• **Exercise brief**
Reproduce the data exactly as it stands.

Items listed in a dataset
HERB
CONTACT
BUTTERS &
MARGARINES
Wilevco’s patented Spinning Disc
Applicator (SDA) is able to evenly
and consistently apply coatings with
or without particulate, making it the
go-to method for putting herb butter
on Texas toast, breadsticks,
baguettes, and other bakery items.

• **Exercise result**
HERB
CONTACT
BUTTERS &
MARGARINES
Wilevco’s patented Spinning Disc
Applicator (SDA) is able to evenly
and consistently apply coatings with
or without particulate, making it the
go-to method for putting herb butter
on Texas toast, breadsticks,
baguettes, and other bakery items.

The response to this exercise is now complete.